**Extracted entries**
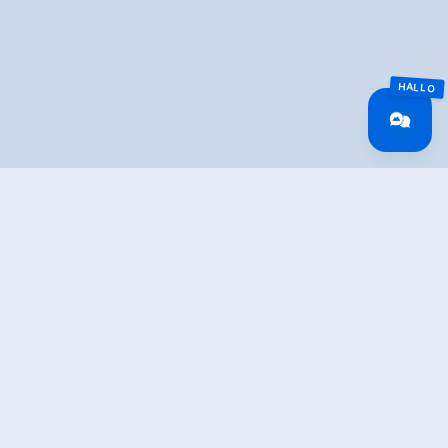
Overview
Walking time
06:30 h
Route Length
18.41 km
Difficulty
Hard
altitude meters
1002 hm
uphill
altitude meters
1032 hm
downhill
highest point
2633 m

**What the exercise asks**
Nothing but the lines from the one that contains "Route Length" through the end of the listing above should be copied, each exactly as written.

**Answer to this problem**
Route Length
18.41 km
Difficulty
Hard
altitude meters
1002 hm
uphill
altitude meters
1032 hm
downhill
highest point
2633 m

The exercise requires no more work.